- [YOUR ASSIGNMENT]: Where the records below have a line with "gray", that line is to be copied.

Document layout analysis data:
Content starts

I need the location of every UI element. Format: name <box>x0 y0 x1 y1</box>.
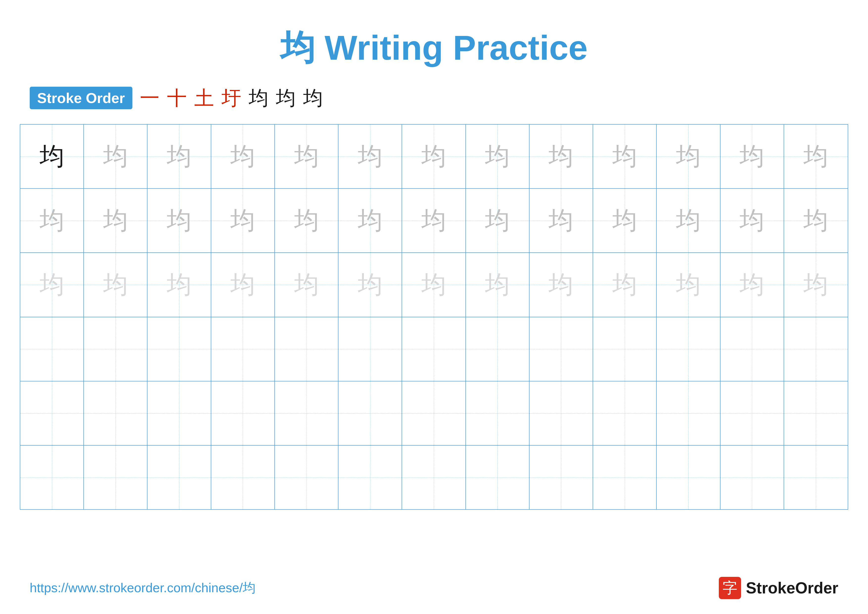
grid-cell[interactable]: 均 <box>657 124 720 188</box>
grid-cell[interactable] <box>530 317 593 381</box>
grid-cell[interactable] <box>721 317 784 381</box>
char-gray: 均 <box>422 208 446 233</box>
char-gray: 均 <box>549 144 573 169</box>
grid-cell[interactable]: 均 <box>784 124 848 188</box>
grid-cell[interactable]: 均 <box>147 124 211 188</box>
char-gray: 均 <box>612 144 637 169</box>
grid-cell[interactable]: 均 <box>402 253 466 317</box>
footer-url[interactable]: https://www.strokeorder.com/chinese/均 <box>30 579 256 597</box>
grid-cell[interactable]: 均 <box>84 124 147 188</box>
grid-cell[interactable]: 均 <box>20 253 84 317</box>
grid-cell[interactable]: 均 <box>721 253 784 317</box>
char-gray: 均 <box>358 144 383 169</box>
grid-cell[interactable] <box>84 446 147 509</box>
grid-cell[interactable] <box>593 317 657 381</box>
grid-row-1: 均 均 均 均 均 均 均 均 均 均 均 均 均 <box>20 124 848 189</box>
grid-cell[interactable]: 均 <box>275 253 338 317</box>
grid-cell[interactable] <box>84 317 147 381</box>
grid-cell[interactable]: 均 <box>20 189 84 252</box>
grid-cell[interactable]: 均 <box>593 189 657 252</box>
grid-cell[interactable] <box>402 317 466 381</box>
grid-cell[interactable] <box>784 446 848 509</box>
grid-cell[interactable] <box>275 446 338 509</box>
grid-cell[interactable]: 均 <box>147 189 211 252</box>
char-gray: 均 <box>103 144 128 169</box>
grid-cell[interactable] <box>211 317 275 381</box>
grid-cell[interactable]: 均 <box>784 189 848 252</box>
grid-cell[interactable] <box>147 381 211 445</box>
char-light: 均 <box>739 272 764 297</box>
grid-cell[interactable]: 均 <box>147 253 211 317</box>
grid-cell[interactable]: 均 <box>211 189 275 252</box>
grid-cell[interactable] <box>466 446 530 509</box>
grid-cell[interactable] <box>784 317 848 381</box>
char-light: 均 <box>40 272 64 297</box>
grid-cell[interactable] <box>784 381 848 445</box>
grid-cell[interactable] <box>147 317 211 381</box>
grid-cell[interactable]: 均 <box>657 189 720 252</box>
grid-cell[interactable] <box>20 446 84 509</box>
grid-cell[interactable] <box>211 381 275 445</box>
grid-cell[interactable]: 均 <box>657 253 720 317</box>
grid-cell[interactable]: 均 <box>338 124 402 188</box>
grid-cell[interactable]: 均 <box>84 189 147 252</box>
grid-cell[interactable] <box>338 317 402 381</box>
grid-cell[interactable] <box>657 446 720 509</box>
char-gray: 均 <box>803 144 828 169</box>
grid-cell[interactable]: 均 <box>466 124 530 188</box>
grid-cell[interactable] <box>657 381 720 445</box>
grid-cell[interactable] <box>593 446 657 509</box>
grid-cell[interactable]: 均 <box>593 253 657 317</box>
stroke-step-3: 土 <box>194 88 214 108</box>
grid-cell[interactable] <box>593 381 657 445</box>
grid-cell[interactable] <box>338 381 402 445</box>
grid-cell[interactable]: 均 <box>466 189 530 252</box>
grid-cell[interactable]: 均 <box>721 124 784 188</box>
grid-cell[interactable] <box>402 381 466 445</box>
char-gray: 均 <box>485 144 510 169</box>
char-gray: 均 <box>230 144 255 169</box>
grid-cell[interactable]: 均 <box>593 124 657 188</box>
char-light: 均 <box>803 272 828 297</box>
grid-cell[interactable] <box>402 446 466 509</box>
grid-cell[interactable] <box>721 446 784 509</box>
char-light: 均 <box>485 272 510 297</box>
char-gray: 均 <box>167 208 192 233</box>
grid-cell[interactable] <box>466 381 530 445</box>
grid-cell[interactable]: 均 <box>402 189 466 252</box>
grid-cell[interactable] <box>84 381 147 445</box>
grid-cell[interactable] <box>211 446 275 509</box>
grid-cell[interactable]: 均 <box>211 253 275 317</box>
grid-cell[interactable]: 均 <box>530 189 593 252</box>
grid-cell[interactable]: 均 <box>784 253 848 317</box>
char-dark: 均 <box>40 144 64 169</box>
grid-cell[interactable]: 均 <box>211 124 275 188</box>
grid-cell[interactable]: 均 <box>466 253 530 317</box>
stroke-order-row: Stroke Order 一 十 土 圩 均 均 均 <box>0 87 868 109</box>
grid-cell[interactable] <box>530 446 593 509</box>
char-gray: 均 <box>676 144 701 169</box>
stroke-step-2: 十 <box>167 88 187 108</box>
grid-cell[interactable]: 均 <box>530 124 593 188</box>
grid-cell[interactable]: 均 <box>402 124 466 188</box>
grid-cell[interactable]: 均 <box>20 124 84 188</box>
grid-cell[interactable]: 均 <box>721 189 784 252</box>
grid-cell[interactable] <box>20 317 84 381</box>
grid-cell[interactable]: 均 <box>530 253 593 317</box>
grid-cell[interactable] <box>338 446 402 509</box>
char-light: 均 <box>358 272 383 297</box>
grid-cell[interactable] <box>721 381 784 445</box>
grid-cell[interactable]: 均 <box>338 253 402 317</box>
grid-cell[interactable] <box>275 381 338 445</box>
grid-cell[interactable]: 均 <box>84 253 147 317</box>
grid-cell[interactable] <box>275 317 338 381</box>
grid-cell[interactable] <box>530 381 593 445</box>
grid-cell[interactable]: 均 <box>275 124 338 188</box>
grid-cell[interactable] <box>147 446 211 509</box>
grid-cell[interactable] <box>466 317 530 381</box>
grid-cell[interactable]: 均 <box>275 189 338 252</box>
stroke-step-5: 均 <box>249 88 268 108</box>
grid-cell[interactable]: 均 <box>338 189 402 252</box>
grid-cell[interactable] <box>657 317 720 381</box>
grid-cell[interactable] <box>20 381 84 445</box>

Content ends

- [SOLUTION TO THE EXERCISE]:
char-gray: 均 <box>422 208 446 233</box>
char-gray: 均 <box>549 144 573 169</box>
char-gray: 均 <box>612 144 637 169</box>
char-gray: 均 <box>358 144 383 169</box>
char-gray: 均 <box>103 144 128 169</box>
char-gray: 均 <box>803 144 828 169</box>
char-gray: 均 <box>485 144 510 169</box>
char-gray: 均 <box>230 144 255 169</box>
char-gray: 均 <box>167 208 192 233</box>
char-gray: 均 <box>676 144 701 169</box>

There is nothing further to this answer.